By the middle of the Edo period, the samurai’s reputation had become tarnished. Swayed by fame and riches, these warriors and their retainers began to indulge in unsavory activities, transforming into insatiable scoundrels. Koike and Kojima’s manga Lone Wolf and Cub sketches a grim portrait of these struggling times, but also introduces a mysterious hero—our last remaining honorable samurai—who is seemingly tethered to humanity by the existence of his innocent son. Both the narration style and story line make a point of distancing readers from this lead character in order to focus on the plight of the times, as if to say, our story is not about the samurai and his son, but is rather a commentary on corrupt systems.

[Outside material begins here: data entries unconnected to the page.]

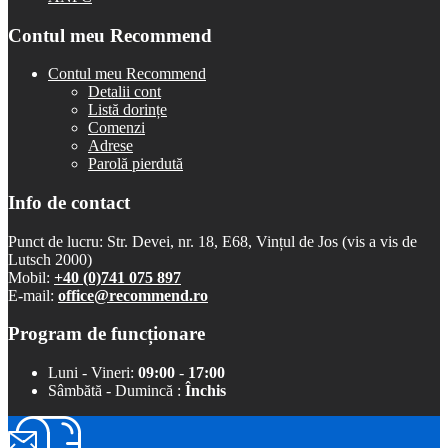
Contul meu Recommend
Contul meu Recommend
Detalii cont
Listă dorințe
Comenzi
Adrese
Parolă pierdută
Info de contact
Punct de lucru: Str. Devei, nr. 18, E68, Vințul de Jos (vis a vis de
Lutsch 2000)
Mobil:
+40 (0)741 075 897
E-mail:
office@recommend.ro
Program de funcționare
Luni - Vineri:
09:00
-
17:00
Sâmbătă - Dumincă :
Închis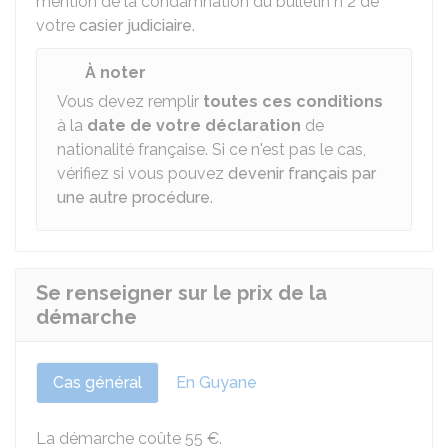
mention de la condamnation du bulletin n°2 de
votre
casier judiciaire
.
À noter
Vous devez remplir
toutes ces conditions
à la
date de votre déclaration
de
nationalité française. Si ce n'est pas le cas,
vérifiez si vous pouvez
devenir français par
une autre procédure
.
Se renseigner sur le prix de la
démarche
Cas général
En Guyane
La démarche coûte
55 €
.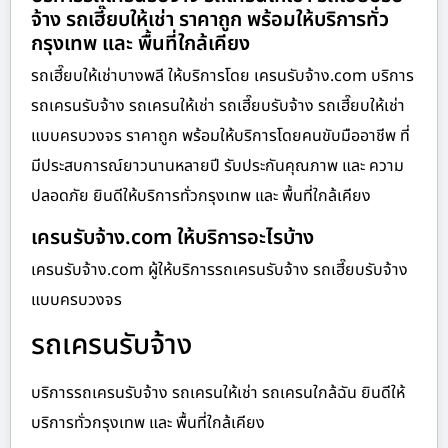
จ้าง รถเฮี๊ยบให้เช่า ราคาถูก พร้อมให้บริการทั่ว
กรุงเทพ และ พื้นที่ใกล้เคียง
รถเฮี๊ยบให้เช่าบางพลี ให้บริการโดย เครนรับจ้าง.com บริการ
รถเครนรับจ้าง รถเครนให้เช่า รถเฮี๊ยบรับจ้าง รถเฮี๊ยบให้เช่า
แบบครบวงจร ราคาถูก พร้อมให้บริการโดยคนขับมืออาชีพ ที่
มีประสบการณ์ยาวนานหลายปี รับประกันคุณภาพ และ ความ
ปลอดภัย ยินดีให้บริการทั่วกรุงเทพ และ พื้นที่ใกล้เคียง
เครนรับจ้าง.com ให้บริการอะไรบ้าง
เครนรับจ้าง.com ผู้ให้บริการรถเครนรับจ้าง รถเฮี๊ยบรับจ้าง
แบบครบวงจร
รถเครนรับจ้าง
บริการรถเครนรับจ้าง รถเครนให้เช่า รถเครนใกล้ฉัน ยินดีให้
บริการทั่วกรุงเทพ และ พื้นที่ใกล้เคียง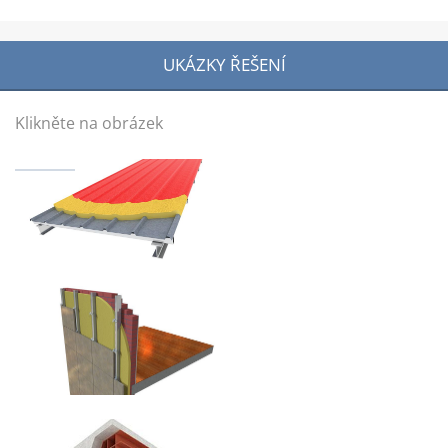
UKÁZKY ŘEŠENÍ
Klikněte na obrázek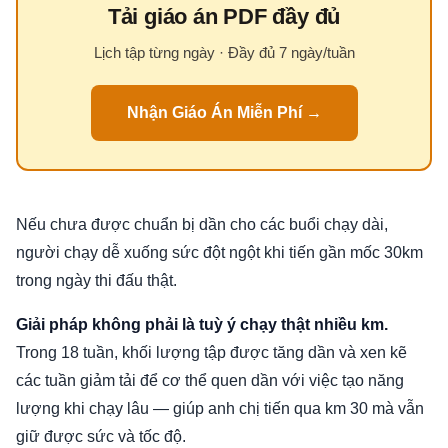
Tải giáo án PDF đầy đủ
Lịch tập từng ngày · Đầy đủ 7 ngày/tuần
Nhận Giáo Án Miễn Phí →
Nếu chưa được chuẩn bị dần cho các buổi chạy dài,
người chạy dễ xuống sức đột ngột khi tiến gần mốc 30km
trong ngày thi đấu thật.
Giải pháp không phải là tuỳ ý chạy thật nhiều km.
Trong 18 tuần, khối lượng tập được tăng dần và xen kẽ
các tuần giảm tải để cơ thể quen dần với việc tạo năng
lượng khi chạy lâu — giúp anh chị tiến qua km 30 mà vẫn
giữ được sức và tốc độ.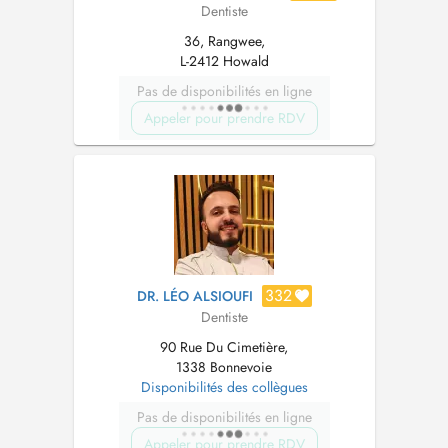
Dentiste
36, Rangwee,
L-2412 Howald
Pas de disponibilités en ligne
Appeler pour prendre RDV
332
DR. LÉO ALSIOUFI
Dentiste
90 Rue Du Cimetière,
1338 Bonnevoie
Disponibilités des collègues
Pas de disponibilités en ligne
Appeler pour prendre RDV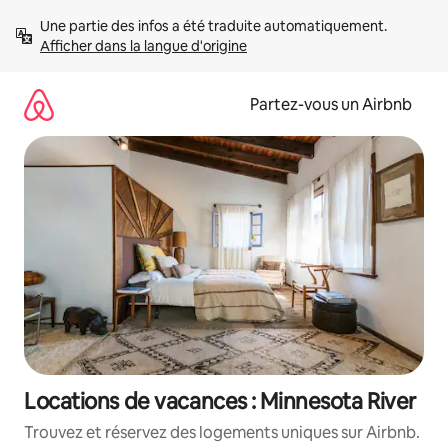
Aller
Une partie des infos a été traduite automatiquement. 
directement
Afficher dans la langue d'origine
au
contenu
Partez-vous un Airbnb
Locations de vacances : Minnesota River
Trouvez et réservez des logements uniques sur Airbnb.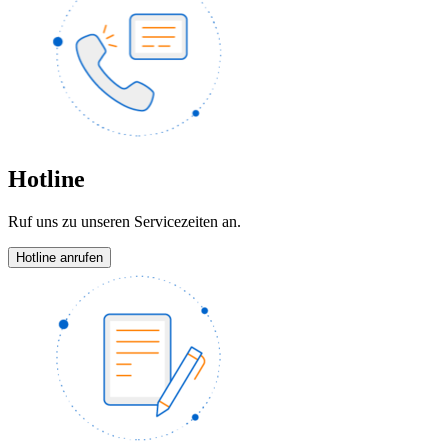
Hotline
Ruf uns zu unseren Servicezeiten an.
Hotline anrufen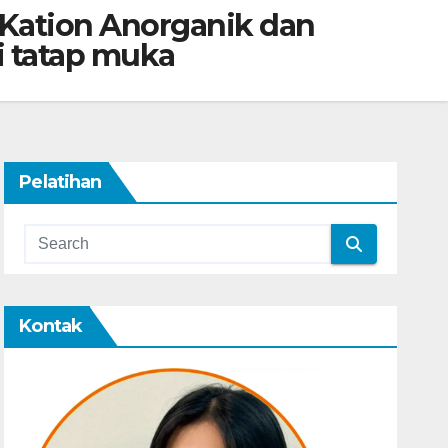
 Kation Anorganik dan
i tatap muka
Pelatihan
Kontak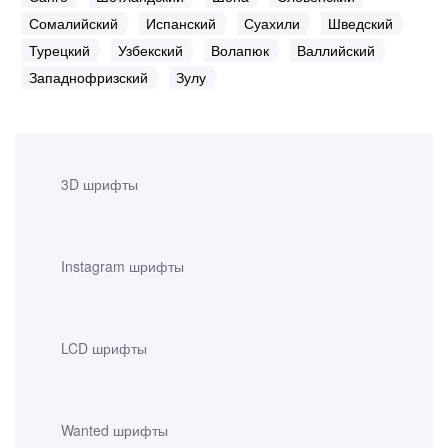
Сомалийский
Испанский
Суахили
Шведский
Турецкий
Узбекский
Волапюк
Валлийский
Западнофризский
Зулу
3D шрифты
Instagram шрифты
LCD шрифты
Wanted шрифты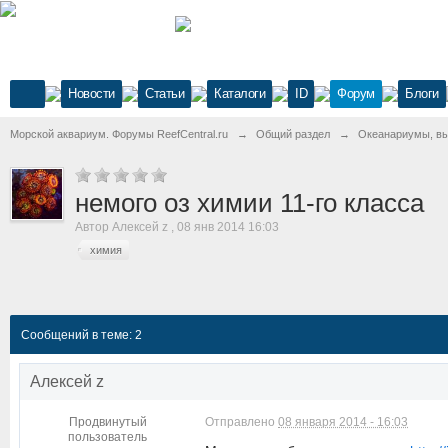
Новости
Статьи
Каталоги
ID
Форум
Блоги
Морской аквариум. Форумы ReefCentral.ru
→
Общий раздел
→
Океанариумы, выс
немого оз химии 11-го класса
Автор
Алексей z
,
08 янв 2014 16:03
химия
Сообщений в теме: 2
Алексей z
Продвинутый
Отправлено
08 января 2014 - 16:03
пользователь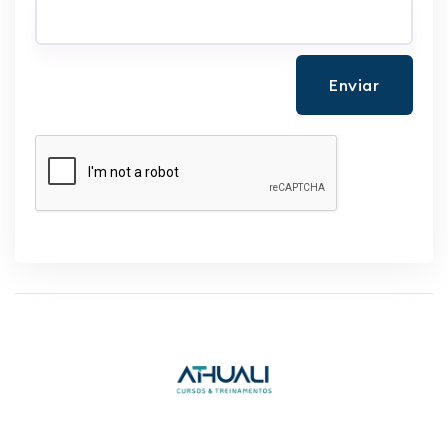
Enviar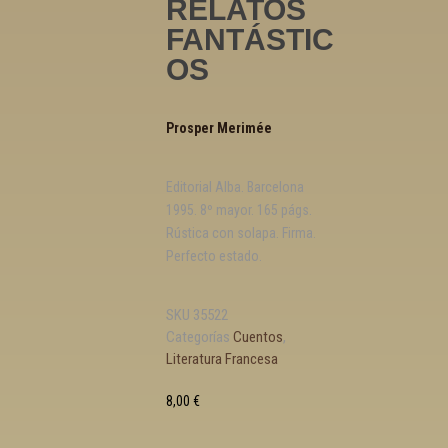
RELATOS
FANTÁSTIC
OS
Prosper Merimée
Editorial Alba. Barcelona
1995. 8º mayor. 165 págs.
Rústica con solapa. Firma.
Perfecto estado.
SKU
35522
Categorías
Cuentos
,
Literatura Francesa
8,00
€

Lone Wolf’s hero, Ogami Itto, exudes an unrelenting sense of duty and steadfast morality. After halting shamed siblings in their suicide attempt, Itto advises them in revenge tactics, but without compromising his warrior code. “My road is the assassin’s road. I will perform any assassination, but cannot… will not take part in another’s adauchi (302).” Whether on or between missions, he will assist those in need, but only within the confines of his life’s oath. These virtues are the perfect balance of giri (obligation) and ninjo (individuality,) as well as qualities of the ideal samurai.
Itto actively battles the corruption which has been festering in samurai society. Where once there were loyal peacekeepers, now stand brutish and greedy men, content with liquor, women and money. “The Orisuke were a new breed. They served the samurai families, yet shared none of the values of samurai society—no loyalty, no self-sacrifice, no concern for the face and honor of their masters. The bond between master and retainer had been severed completely (268).” Those with a master have become complacent and corrupt under the comfortable umbrella of fame and wealth, foregoing valor for selfishness and betting sport. Only this Ronin assassin, our outsider, has the power to change society’s broken system.
The audience is aware of Ogami Itto’s flawless judgment, unmatched skill and blind devotion, yet is not meant to fully understand him, or his son, as characters. They are the outsiders come to restore balance and right what’s wrong. We find evidence of this intentional distancing in the purely fact-based narration style. Never do we enter our main character’s thoughts or glimpse personal emotion. The story’s auxiliary characters, however, are quite fleshed out. Take, for example Iki Jizamon, whose character we learn purely through inner dialog. In meeting Itto’s fierce son, his desires are revealed, “Shishogan… Eyes that even I, whose sword has dealt death beyond counting, may never attain! How has this child perfected such spirit?! I must find out! (368).” Much unlike Itto and his son, one is omniscient to Jizamon’s emotions and his drive toward achieving a pure warrior’s spirit. Might readers be meant to identify with the imperfect masses and not the ideal savior-type leads?
Koike and Kojima’s depiction of a degraded Edo society shows corrupt peace-keepers, greedy men and innocents forced on the path of vengeance. Against this stark backdrop is the ideal samurai, the loyal outsider Ogami Itto, the only man who possesses the strength to quell the disquiet which has been burning in the cities. One is not meant to understand this mysterious warrior and son, but to feel the power of honest virtues against nefarious foe. In distancing readers from these main characters, the story of Lone Wolf and Cub allows for better commiseration with the common man, those greatly wronged by injustice. In the hands of the outsider there is hope to lead us into a brighter future.